Wednesday, August 10, 2011

Identify puzzle game involving removal of adjacent balls/blocks of same color

Question

When I was learning Turbo Pascal in school I "invented" a puzzle game described below. Later (late '90s) I found that this game had apparently been invented before, as a very similar version was included in a linux distribution. (I do not remember which one, and currently do not have any linux installed.)

The game started with balls or square blocks arranged in a rectangular grid (5-30 balls on each side) with randomly assigned colors (3-5 different colors in total). When clicking any ball, it was removed along with all neighbors (i.e. the ball above, below, left and right) of the same color, all neighbor's neighbors of the same color, etc. In other words, the region of connected balls of the same color that involved the selected ball was removed. Remaining balls above removed balls then fell down, staying in the column they were in. When a column became empty, it was removed, i.e. the colums left and right of it were pulled together.

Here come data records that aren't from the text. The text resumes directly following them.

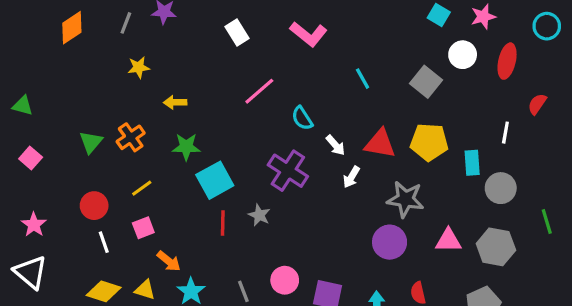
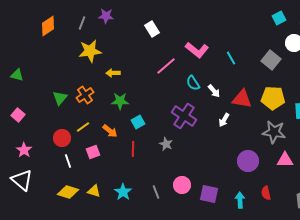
cyan square: (439, 15) -> (279, 18), turned 32
pink L-shape: (309, 34) -> (197, 50), moved
yellow star: (139, 67) -> (90, 51), size x1.6
white arrow: (336, 145) -> (214, 91), moved
pink square: (31, 158) -> (18, 115), moved
cyan square: (215, 180) -> (138, 122), size x0.6
yellow line: (142, 188) -> (83, 127), moved
gray star: (405, 199) -> (274, 132), moved
red line: (223, 223) -> (133, 149), moved
orange arrow: (169, 261) -> (110, 131), moved

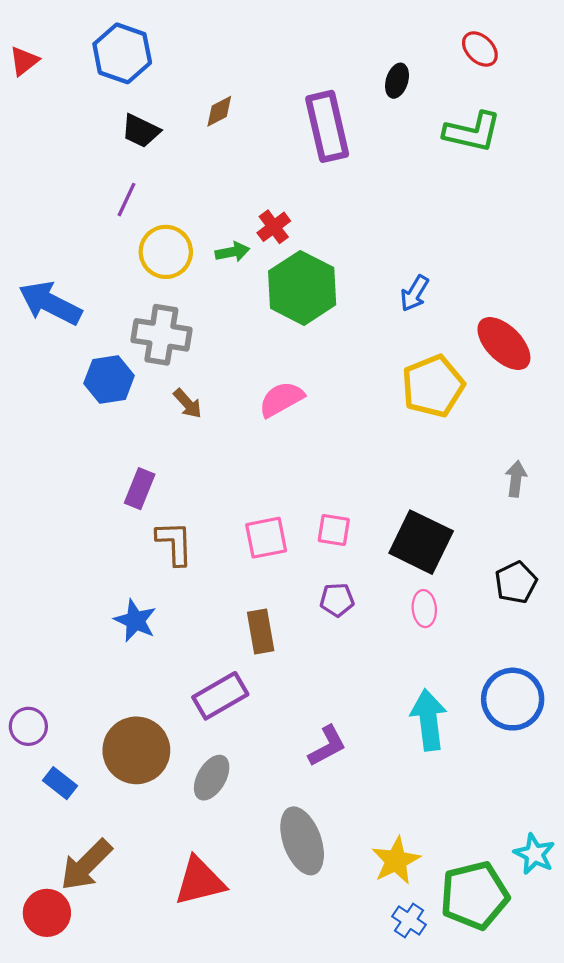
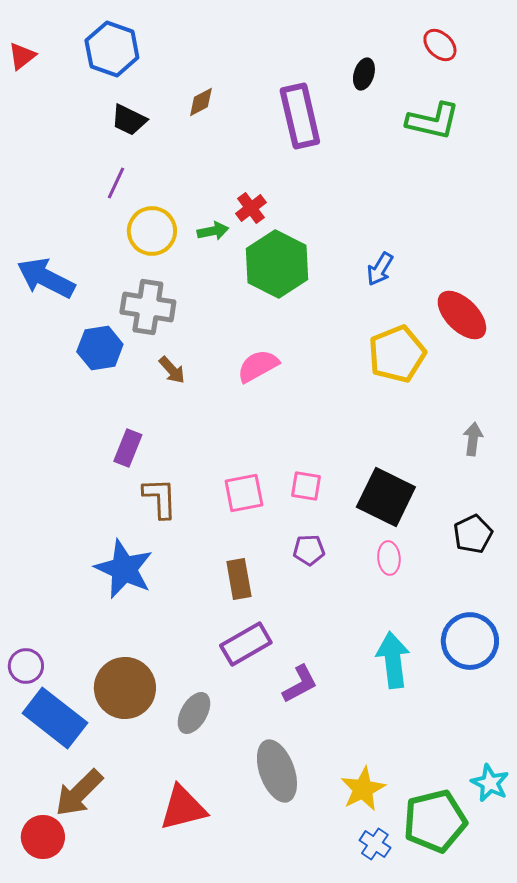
blue star: (135, 621) -> (124, 569), size x1.5
purple rectangle: (220, 696) -> (246, 644), moved
blue rectangle: (60, 783) -> (55, 718), size x2.0

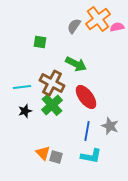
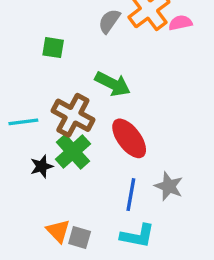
black star: (25, 111) -> (42, 166), moved

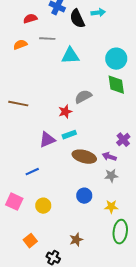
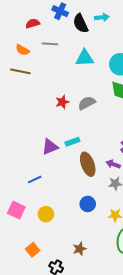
orange semicircle: (20, 45) -> (22, 50), turned -128
cyan triangle: (70, 56) -> (85, 58), moved
brown line: (18, 104) -> (20, 71), moved
red star: (65, 112) -> (62, 102), moved
brown ellipse: (84, 157) -> (88, 164), turned 55

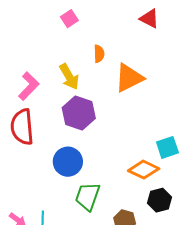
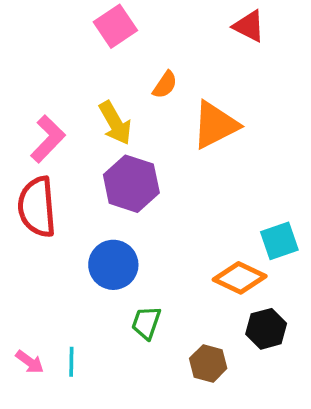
pink square: (69, 19) -> (115, 26), size x1.4
orange semicircle: (99, 54) -> (165, 85), turned 36
green trapezoid: (88, 196) -> (146, 323), size x0.7

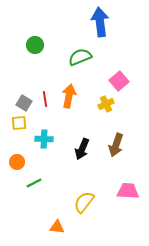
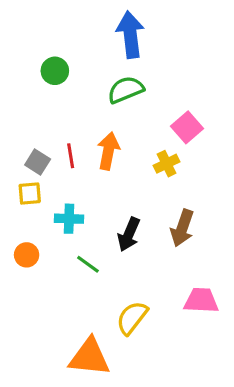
blue arrow: (100, 22) -> (130, 35), moved
green line: (34, 183) -> (88, 264), moved, turned 63
orange triangle: (57, 227) -> (89, 357), size x1.8

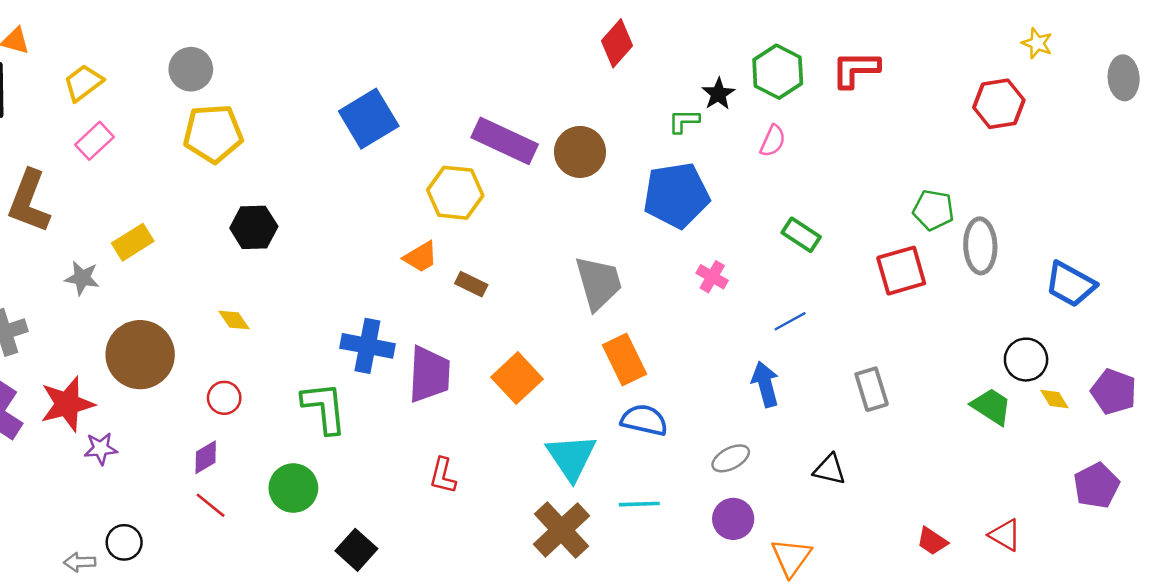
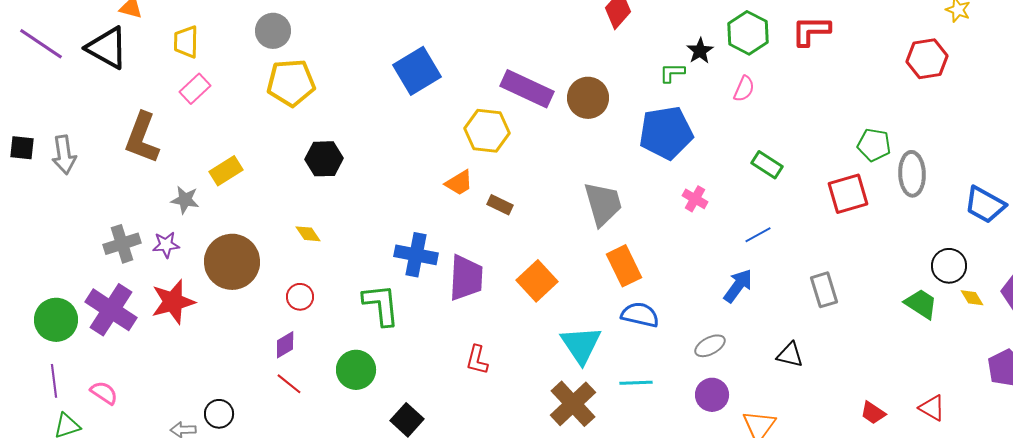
yellow trapezoid: (83, 83) -> (186, 42), turned -52
blue arrow: (765, 384) -> (738, 286), turned 51
purple star: (101, 448) -> (166, 245), moved

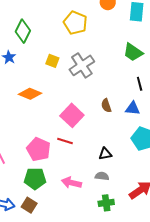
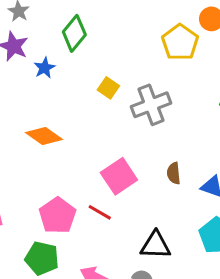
yellow pentagon: (75, 23) -> (180, 42), moved
orange diamond: (30, 94) -> (44, 136), moved
black triangle: (105, 154) -> (156, 245), size x1.5

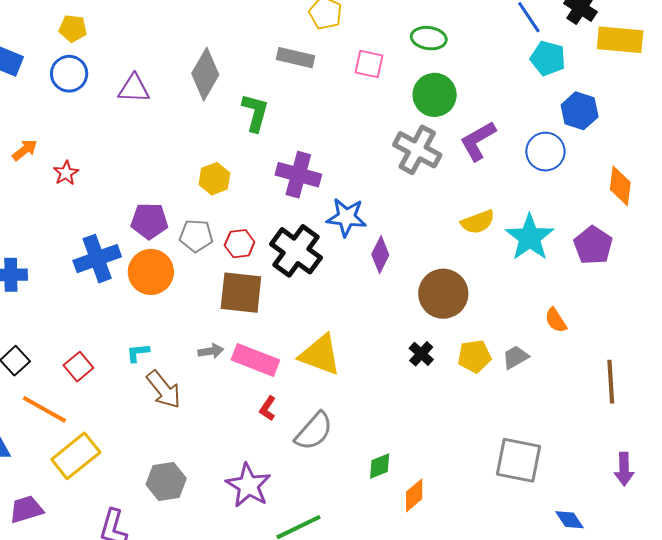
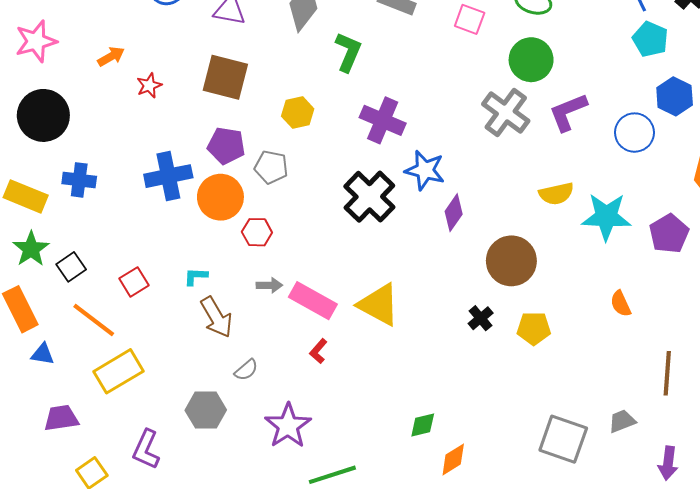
cyan star: (530, 237) -> (606, 217), turned 30
red hexagon: (240, 244) -> (257, 232), moved
brown square: (241, 293) -> (225, 77), moved
gray trapezoid: (515, 357) -> (622, 421), moved
gray semicircle: (314, 431) -> (246, 370), moved, size x0.6

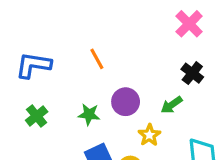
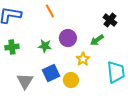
green cross: (37, 116) -> (12, 47), turned 32

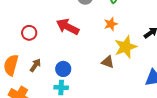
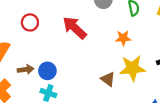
brown arrow: (35, 65) -> (26, 69), moved, turned 32
blue circle: (63, 69) -> (47, 71), moved

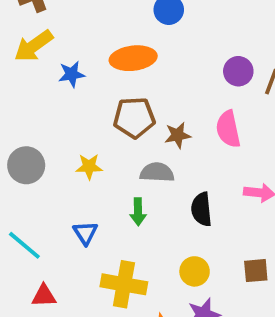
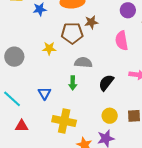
brown star: (178, 135) -> (91, 22), moved
yellow star: (89, 167) -> (49, 48), moved
black semicircle: (201, 209) -> (106, 83), turned 42
yellow circle: (195, 271) -> (110, 116), moved

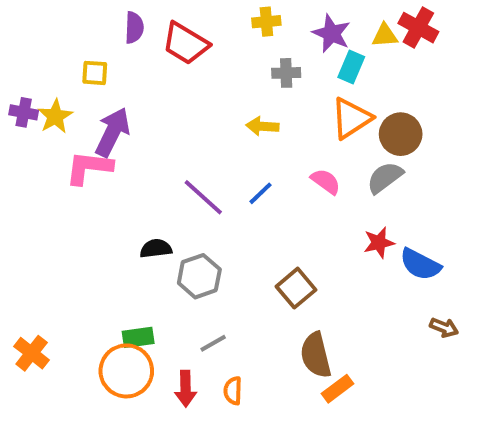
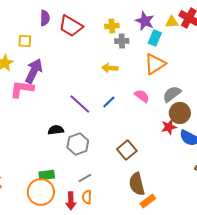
yellow cross: (266, 22) -> (112, 26), moved
brown circle: (401, 134) -> (180, 113), moved
orange semicircle: (233, 391) -> (87, 197), moved

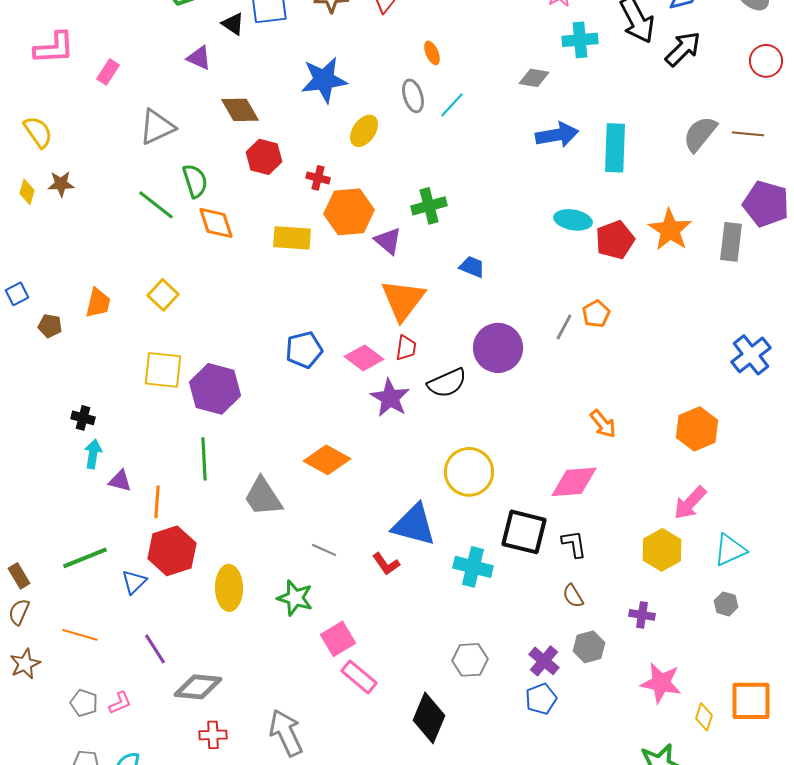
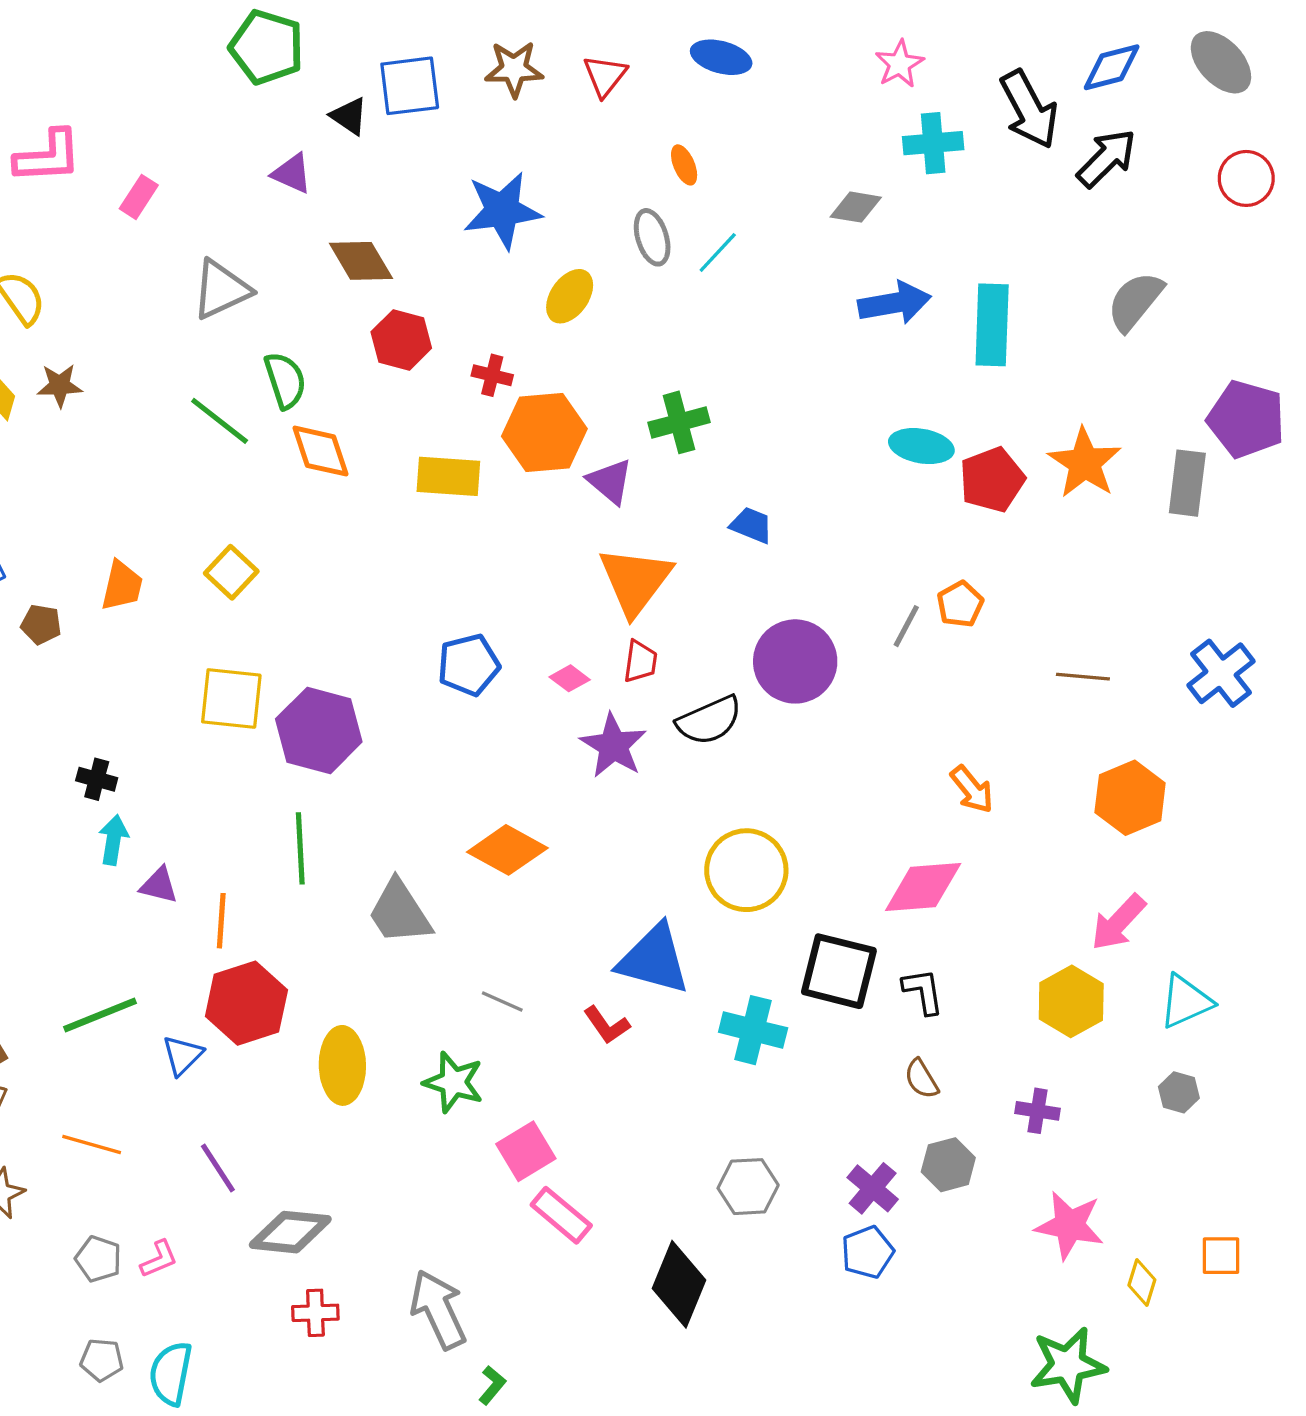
brown line: (748, 134) -> (1083, 677), moved
pink diamond: (364, 358) -> (570, 678), size x0.6
orange square: (751, 701) -> (1221, 1256), size x0.6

The player got points for each move according to a function increasing faster than the number of balls removed, probably proportional to the square of the number of balls removed (i.e. a move removing 5 balls at once was worth much more than two moves removing 2 and 3 balls, resp.). There was only one player, no opponent or time limit, clearing the playing field with the fewest number of moves / the highest score was the only goal.

Answer

This makes me think of Jawbreaker

Jawbreaker

But I can't find the Linux version of it. Maybe it has a different name.